4. Rate limiting techniques can disturb scraping

For short, rate limiting is a technique that controls how much traffic is processed by a system by setting usage caps for its operations. In this context, the operation allows visitors to access content hosted on the website.

Rate limiting becomes troublesome when you are trying to scrape a lot of data from multiple website pages.

5. Dynamic websites are harder to scrape

A dynamic website uses scripts to generate its content on the website. Often, it fetches data from an external source and prefills the page with it.

If your web scraper makes a GET request to the webpage and scrapes the returned data, it will not function as expected because it is not running the scripts on the website. The solution here is to use tools like Selenium that spin up a browser instance and execute the required scripts.

Basic concepts

Before we get into our in-depth example, let’s make sure we’ve set up properly and understand a few basic concepts about web scraping in practice.

To follow and understand this tutorial, you will need the following:

  • Working knowledge of HTML and Python
  • Python 3.6 or later installed on your machine
  • A Python development environment (e.g., text editor, IDE)
  • Beautiful Soup ≥4.0

First, install Beautiful Soup, a Python library that provides simple methods for you to extract data from HTML and XML documents.

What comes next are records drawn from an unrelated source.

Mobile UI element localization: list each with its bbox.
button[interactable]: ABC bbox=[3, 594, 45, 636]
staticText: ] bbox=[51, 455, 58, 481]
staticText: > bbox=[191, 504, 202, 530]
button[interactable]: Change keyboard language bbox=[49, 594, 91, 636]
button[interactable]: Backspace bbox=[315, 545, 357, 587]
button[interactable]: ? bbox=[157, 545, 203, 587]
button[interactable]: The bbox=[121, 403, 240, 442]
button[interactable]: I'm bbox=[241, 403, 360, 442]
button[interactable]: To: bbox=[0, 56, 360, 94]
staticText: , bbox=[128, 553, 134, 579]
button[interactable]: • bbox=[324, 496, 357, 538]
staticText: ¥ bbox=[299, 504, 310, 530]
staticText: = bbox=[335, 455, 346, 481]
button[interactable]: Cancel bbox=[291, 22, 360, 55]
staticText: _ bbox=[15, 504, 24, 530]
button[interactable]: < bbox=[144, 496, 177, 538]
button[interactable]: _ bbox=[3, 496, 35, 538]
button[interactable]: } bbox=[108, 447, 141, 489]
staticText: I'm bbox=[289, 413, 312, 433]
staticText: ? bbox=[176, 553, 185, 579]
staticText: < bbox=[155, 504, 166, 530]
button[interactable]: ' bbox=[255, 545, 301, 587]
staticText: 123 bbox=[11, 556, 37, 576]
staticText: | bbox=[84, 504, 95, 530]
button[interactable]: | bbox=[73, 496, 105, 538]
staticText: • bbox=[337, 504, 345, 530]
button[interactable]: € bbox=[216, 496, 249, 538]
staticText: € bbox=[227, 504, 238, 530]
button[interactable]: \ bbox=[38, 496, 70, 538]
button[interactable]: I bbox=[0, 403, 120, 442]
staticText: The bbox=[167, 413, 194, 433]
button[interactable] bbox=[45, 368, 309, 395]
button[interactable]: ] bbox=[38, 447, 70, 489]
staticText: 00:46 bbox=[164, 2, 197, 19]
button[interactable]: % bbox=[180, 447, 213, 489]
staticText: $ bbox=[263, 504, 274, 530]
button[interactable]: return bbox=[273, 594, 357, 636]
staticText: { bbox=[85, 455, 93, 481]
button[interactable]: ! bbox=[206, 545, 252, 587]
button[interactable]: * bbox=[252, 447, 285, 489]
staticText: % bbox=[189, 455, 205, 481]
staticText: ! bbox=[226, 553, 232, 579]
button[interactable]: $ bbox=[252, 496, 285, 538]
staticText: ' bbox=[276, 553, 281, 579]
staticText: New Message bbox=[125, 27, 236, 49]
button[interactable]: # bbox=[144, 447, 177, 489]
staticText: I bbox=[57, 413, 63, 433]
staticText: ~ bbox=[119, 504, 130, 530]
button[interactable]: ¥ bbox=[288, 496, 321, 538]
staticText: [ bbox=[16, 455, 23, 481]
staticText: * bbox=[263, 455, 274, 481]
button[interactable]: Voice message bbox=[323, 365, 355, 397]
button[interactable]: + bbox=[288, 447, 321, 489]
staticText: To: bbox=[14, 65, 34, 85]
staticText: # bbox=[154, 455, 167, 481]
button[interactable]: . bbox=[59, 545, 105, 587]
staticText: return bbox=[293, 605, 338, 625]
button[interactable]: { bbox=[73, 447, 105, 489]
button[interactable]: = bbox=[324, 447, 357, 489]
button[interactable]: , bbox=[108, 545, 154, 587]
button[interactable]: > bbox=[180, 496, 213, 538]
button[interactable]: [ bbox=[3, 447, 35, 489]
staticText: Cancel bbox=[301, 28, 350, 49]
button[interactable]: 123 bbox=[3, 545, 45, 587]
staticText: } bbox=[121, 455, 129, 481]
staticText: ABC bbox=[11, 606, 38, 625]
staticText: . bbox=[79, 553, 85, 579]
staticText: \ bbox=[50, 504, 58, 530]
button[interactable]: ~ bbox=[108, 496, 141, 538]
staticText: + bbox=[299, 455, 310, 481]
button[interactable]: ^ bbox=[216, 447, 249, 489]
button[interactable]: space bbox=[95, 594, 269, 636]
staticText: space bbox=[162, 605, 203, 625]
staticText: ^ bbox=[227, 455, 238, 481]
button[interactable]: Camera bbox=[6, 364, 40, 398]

In your terminal, type the following:

pip install beautifulsoup4

Parse an HTML document using Beautiful Soup

Let’s explore a block of Python code that uses Beautiful Soup to parse and navigate an HTML document:

from bs4 import BeautifulSoup

# define a HTML document
html = "<!DOCTYPE html><html><head><title>This is the title of a website</title></head><body><h1 id='heading-1'>This is the main heading</h1><h2 id='heading-2'>This is a subheading</h2><p>Lorem ipsum dolor sit amet, consectetur adipisicing elit, sed do eiusmod tempor incididunt ut labore et dolore magna aliqua.</p><ul><li class='list-item'>First</li><li class='list-item'>Second</li><li class='list-item'>Third</li></ul></body></html>"

# parse the HTML content with Beautiful Soup
soup = BeautifulSoup(html, "html.parser")

# print the HTML in a beautiful form
print(soup.prettify())

We imported the Beautiful Soup library into a script and created a BeautifulSoup object from our HTML document in the code above. Then, we used the prettify() method to display the HTML content in an adequately indented form. Below is the output:
The Beautiful Soup object we created in HTML form

Extract HTML elements by their tag names

Next, let’s extract some of the HTML tags in our document. Beautiful Soup provides a couple of methods that allow you to extract elements.

Let’s look at an example:

# getting the title element of the HTML
print(soup.title)

# getting the first h1 element in the HTML
print(soup.h1)

And its output:
Extract the HTML elements by tag names

Beautiful Soup provides a find() method that allows you to extract elements with specific criteria. Let’s see how to use it:

# getting the first h2 element in the HTML
print(soup.find("h2"))

# getting the first p element in the HTML
print(soup.find("p"))

And what the output looks like:
The output for extracting HTML elements with specific criteria

Beautiful Soup also provides a find_all() method to extract every element with a specific tag as a list, instead of getting only the first occurrence. Let’s see its usage:

# getting all the li elements in the HTML
print(soup.find_all("li"))

The output when you extract elements by specific tags as a list

Extract HTML elements by their IDs

You might want to extract HTML elements that have a specific ID attached to them. The find() method allows you to supply an ID to filter its search results.

Let’s see how to use it:

# getting the h1 element with the heading-1 id
print(soup.find("h1", id="heading-1"))

# getting the h2 element with the heading-2 id
print(soup.find("h2", {"id": "heading-2"}))

And below is the output:
The output when extracting HTML elements by their IDs

Extract HTML elements with their class

Beautiful Soup also lets you extract HTML elements with a specific class by supplying the find() and find_all() methods with appropriate parameters to filter their search results. Let’s see its usage:

# getting the first li element with the list-item class
print(soup.find("li", {"class": "list-item"}))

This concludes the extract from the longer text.